- _THE TASK_
Return all lines in the data where the string "nhằm" can be found.

*** INPUT MATERIAL Section Begins ***

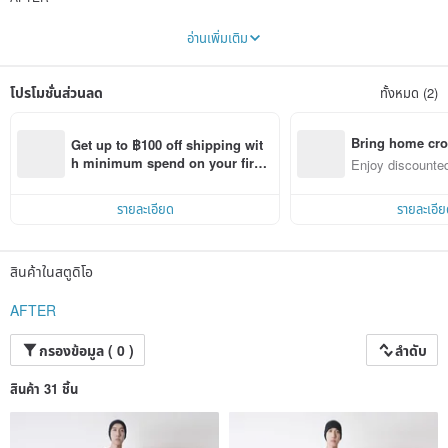
refers to an expectation
อ่านเพิ่มเติม
an adverb of time exceeding the present
We look forward to regain a firm space for thinking after erasing our perception
โปรโมชั่นส่วนลด
ทั้งหมด (2)
Bring home cro
Get up to ฿100 off shipping wit
n with ease
h minimum spend on your first 
Enjoy discounted
Pinkoi app order within 7 days!
ct cross-border 
รายละเอียด
รายละเอีย
สินค้าในสตูดิโอ
AFTER
กรองข้อมูล ( 0 )
ลำดับ
สินค้า 31 ชิ้น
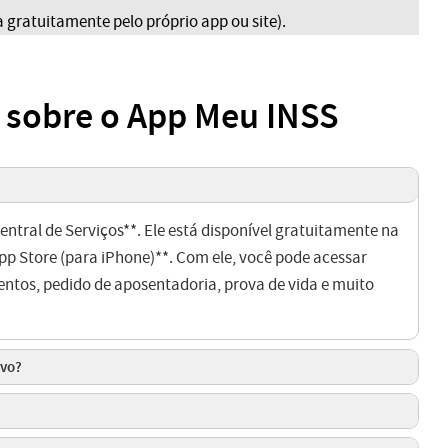
 gratuitamente pelo próprio app ou site).
 sobre o App Meu INSS
Central de Serviços**. Ele está disponível gratuitamente na
App Store (para iPhone)**. Com ele, você pode acessar
ntos, pedido de aposentadoria, prova de vida e muito
ivo?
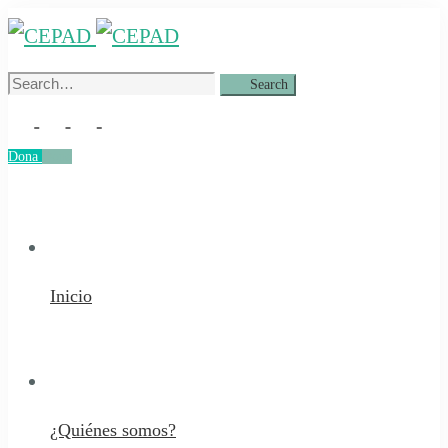
Search
Search
for:
Dona
Dona
Inicio
¿Quiénes somos?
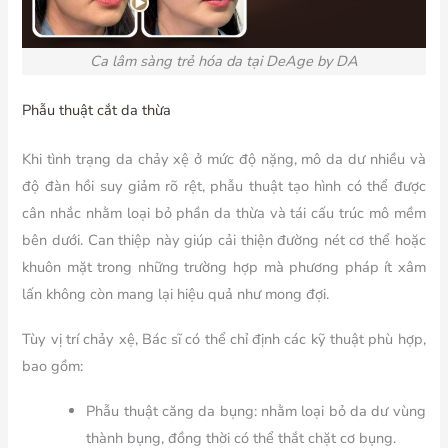
Ca lâm sàng trẻ hóa da tại DeAge by DA
Phẫu thuật cắt da thừa
Khi tình trạng da chảy xệ ở mức độ nặng, mô da dư nhiều và
độ đàn hồi suy giảm rõ rệt, phẫu thuật tạo hình có thể được
cân nhắc nhằm loại bỏ phần da thừa và tái cấu trúc mô mềm
bên dưới. Can thiệp này giúp cải thiện đường nét cơ thể hoặc
khuôn mặt trong những trường hợp mà phương pháp ít xâm
lấn không còn mang lại hiệu quả như mong đợi.
Tùy vị trí chảy xệ, Bác sĩ có thể chỉ định các kỹ thuật phù hợp,
bao gồm:
Phẫu thuật căng da bụng:
nhằm loại bỏ da dư vùng
thành bụng, đồng thời có thể thắt chặt cơ bụng.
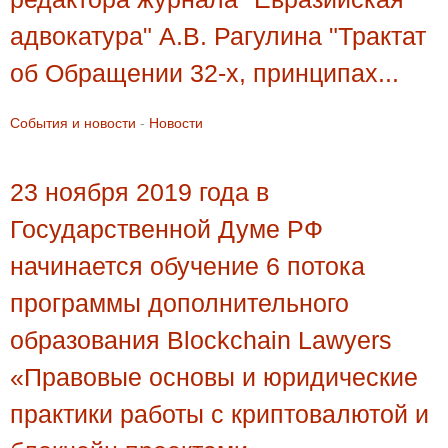
адвокатура" А.В. Рагулина "Трактат
об Обращении 32-х, принципах...
События и новости
-
Новости
23 ноября 2019 года в
Государственной Думе РФ
начинается обучение 6 потока
программы дополнительного
образования Blockchain Lawyers
«Правовые основы и юридические
практики работы с криптовалютой и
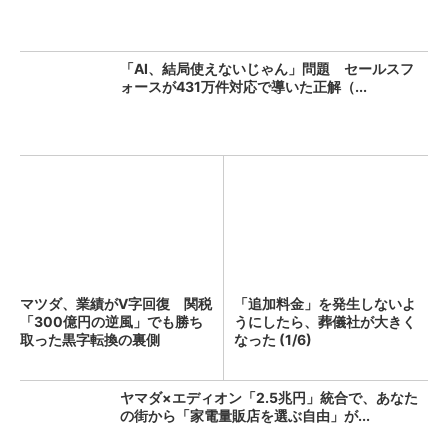
「AI、結局使えないじゃん」問題 セールスフ
ォースが431万件対応で導いた正解（...
マツダ、業績がV字回復 関税
「追加料金」を発生しないよ
「300億円の逆風」でも勝ち
うにしたら、葬儀社が大きく
取った黒字転換の裏側
なった (1/6)
ヤマダ×エディオン「2.5兆円」統合で、あなた
の街から「家電量販店を選ぶ自由」が...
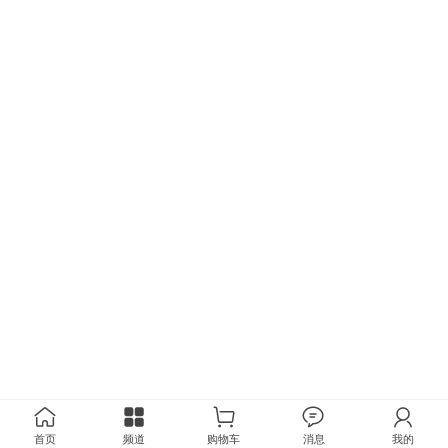
首页
频道
购物车
消息
我的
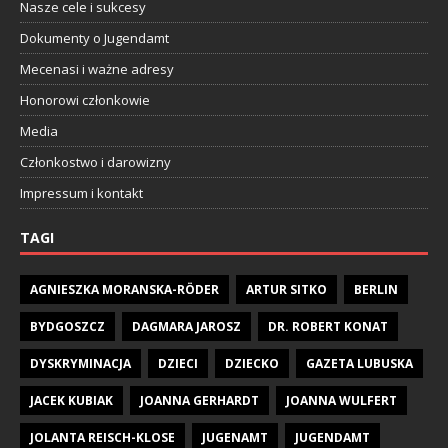
Nasze cele i sukcesy
Dokumenty o Jugendamt
Mecenasi i ważne adresy
Honorowi członkowie
Media
Członkostwo i darowizny
Impressum i kontakt
TAGI
AGNIESZKA MORANSKA-RÖDER
ARTUR SITKO
BERLIN
BYDGOSZCZ
DAGMARA JAROSZ
DR. ROBERT KONAT
DYSKRYMINACJA
DZIECI
DZIECKO
GAZETA LUBUSKA
JACEK KUBIAK
JOANNA GERHARDT
JOANNA WULFERT
JOLANTA REISCH-KLOSE
JUGENAMT
JUGENDAMT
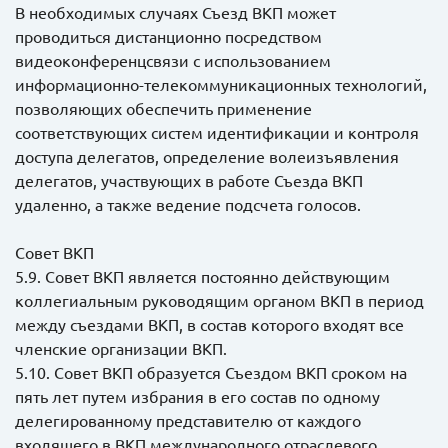
В необходимых случаях Съезд ВКП может
проводиться дистанционно посредством
видеоконференцсвязи с использованием
информационно-телекоммуникационных технологий,
позволяющих обеспечить применение
соответствующих систем идентификации и контроля
доступа делегатов, определение волеизъявления
делегатов, участвующих в работе Съезда ВКП
удаленно, а также ведение подсчета голосов.
Совет ВКП
5.9. Совет ВКП является постоянно действующим
коллегиальным руководящим органом ВКП в период
между съездами ВКП, в состав которого входят все
членские организации ВКП.
5.10. Совет ВКП образуется Съездом ВКП сроком на
пять лет путем избрания в его состав по одному
делегированному представителю от каждого
входящего в ВКП международного отраслевого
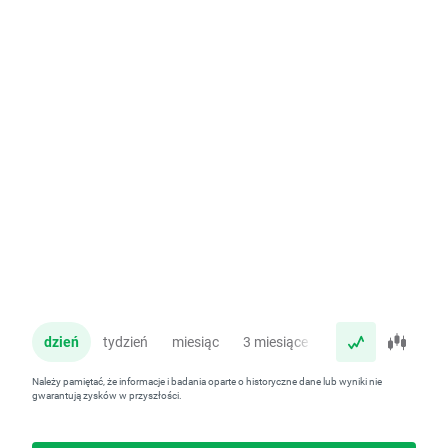
dzień
tydzień
miesiąc
3 miesiące
rok
Należy pamiętać, że informacje i badania oparte o historyczne dane lub wyniki nie
gwarantują zysków w przyszłości.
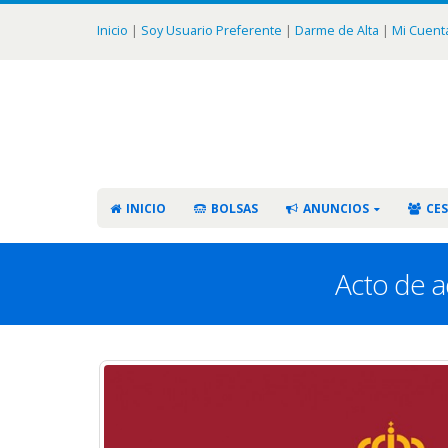
Inicio
|
Soy Usuario Preferente
|
Darme de Alta
|
Mi Cuent
INICIO
BOLSAS
ANUNCIOS
CES
Acto de a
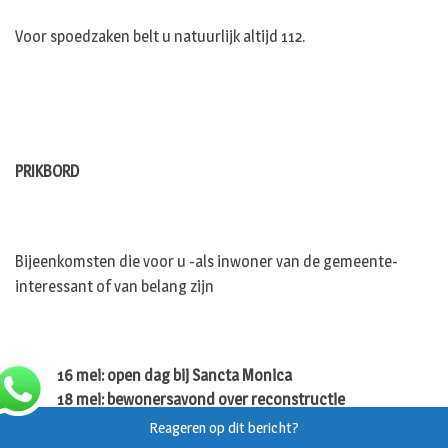
Voor spoedzaken belt u natuurlijk altijd 112.
PRIKBORD
Bijeenkomsten die voor u -als inwoner van de gemeente-
interessant of van belang zijn
16 mei: open dag bij Sancta Monica
18 mei: bewonersavond over reconstructie
Langeweg/Kerkeind
Reageren op dit bericht?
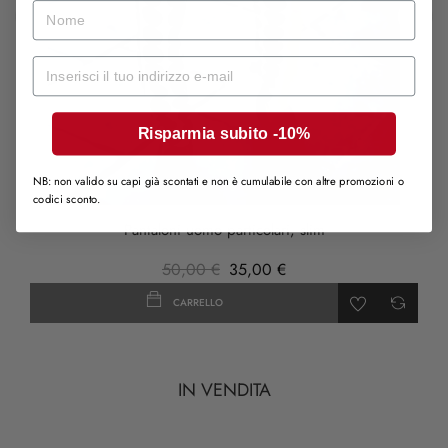
nome
‹
›
Mail
Risparmia subito -10%
NB: non valido su capi già scontati e non è cumulabile con altre promozioni o
codici sconto.
Pantaloni uomo particolari, slim
50,00 €
35,00 €
CARRELLO
IN VENDITA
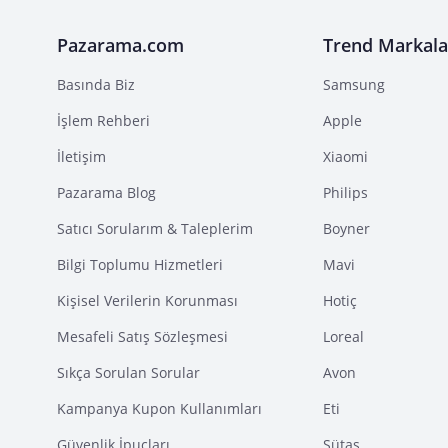
Pazarama.com
Trend Markala
Basında Biz
Samsung
İşlem Rehberi
Apple
İletişim
Xiaomi
Pazarama Blog
Philips
Satıcı Sorularım & Taleplerim
Boyner
Bilgi Toplumu Hizmetleri
Mavi
Kişisel Verilerin Korunması
Hotiç
Mesafeli Satış Sözleşmesi
Loreal
Sıkça Sorulan Sorular
Avon
Kampanya Kupon Kullanımları
Eti
Güvenlik İpuçları
Sütaş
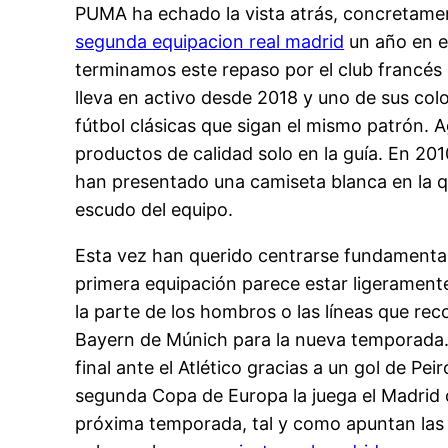
PUMA ha echado la vista atrás, concretamen
segunda equipacion real madrid
un año en el
terminamos este repaso por el club francés
lleva en activo desde 2018 y uno de sus colo
fútbol clásicas que sigan el mismo patrón. 
productos de calidad solo en la guía. En 201
han presentado una camiseta blanca en la qu
escudo del equipo.
Esta vez han querido centrarse fundamentalm
primera equipación parece estar ligeramente
la parte de los hombros o las líneas que re
Bayern de Múnich para la nueva temporada. A
final ante el Atlético gracias a un gol de Pei
segunda Copa de Europa la juega el Madrid c
próxima temporada, tal y como apuntan las 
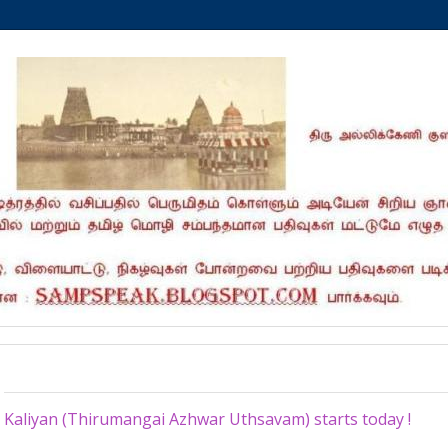
Friday, November 20, 2020
Kaliyan (Thirumangai Azhwar Uthsavam) starts today !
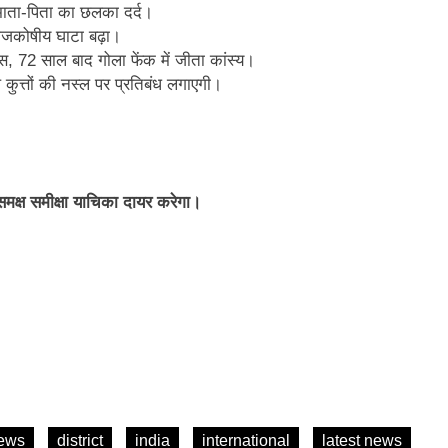
माता-पिता का छलका दर्द।
 राजकोषीय घाटा बढ़ा।
, 72 साल बाद गोला फेंक में जीता कांस्य।
कुत्तों की नस्ल पर प्रतिबंध लगाएगी।
 समक्ष समीक्षा याचिका दायर करेगा।
news
district
india
international
latest news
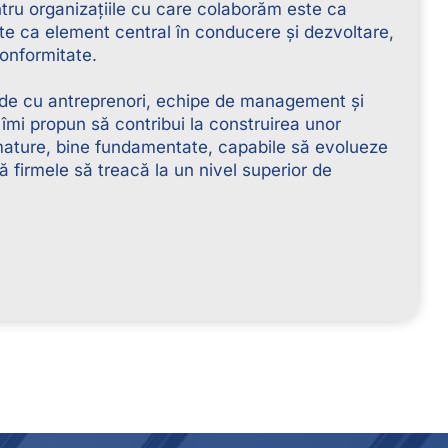
tru organizațiile cu care colaborăm este ca
site ca element central în conducere și dezvoltare,
onformitate.
lide cu antreprenori, echipe de management și
, îmi propun să contribui la construirea unor
 mature, bine fundamentate, capabile să evolueze
nă firmele să treacă la un nivel superior de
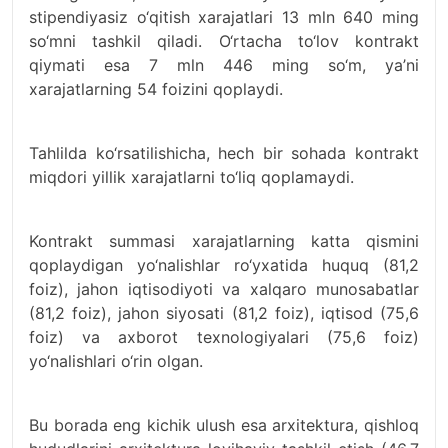
stipendiyasiz o‘qitish xarajatlari 13 mln 640 ming
so‘mni tashkil qiladi. O‘rtacha to‘lov kontrakt
qiymati esa 7 mln 446 ming so‘m, ya’ni
xarajatlarning 54 foizini qoplaydi.
Tahlilda ko‘rsatilishicha, hech bir sohada kontrakt
miqdori yillik xarajatlarni to‘liq qoplamaydi.
Kontrakt summasi xarajatlarning katta qismini
qoplaydigan yo‘nalishlar ro‘yxatida huquq (81,2
foiz), jahon iqtisodiyoti va xalqaro munosabatlar
(81,2 foiz), jahon siyosati (81,2 foiz), iqtisod (75,6
foiz) va axborot texnologiyalari (75,6 foiz)
yo‘nalishlari o‘rin olgan.
Bu borada eng kichik ulush esa arxitektura, qishloq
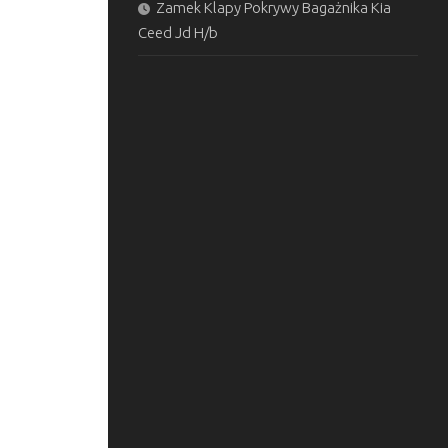
Zamek Klapy Pokrywy Bagażnika Kia
Ceed Jd H/b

*** INPUT MATERIAL Section Ends ***

- _EXERCISE RESPONSE_
cân nhắc nhằm loại bỏ phần da thừa và tái cấu trúc mô mềm
nhằm loại bỏ da dư vùng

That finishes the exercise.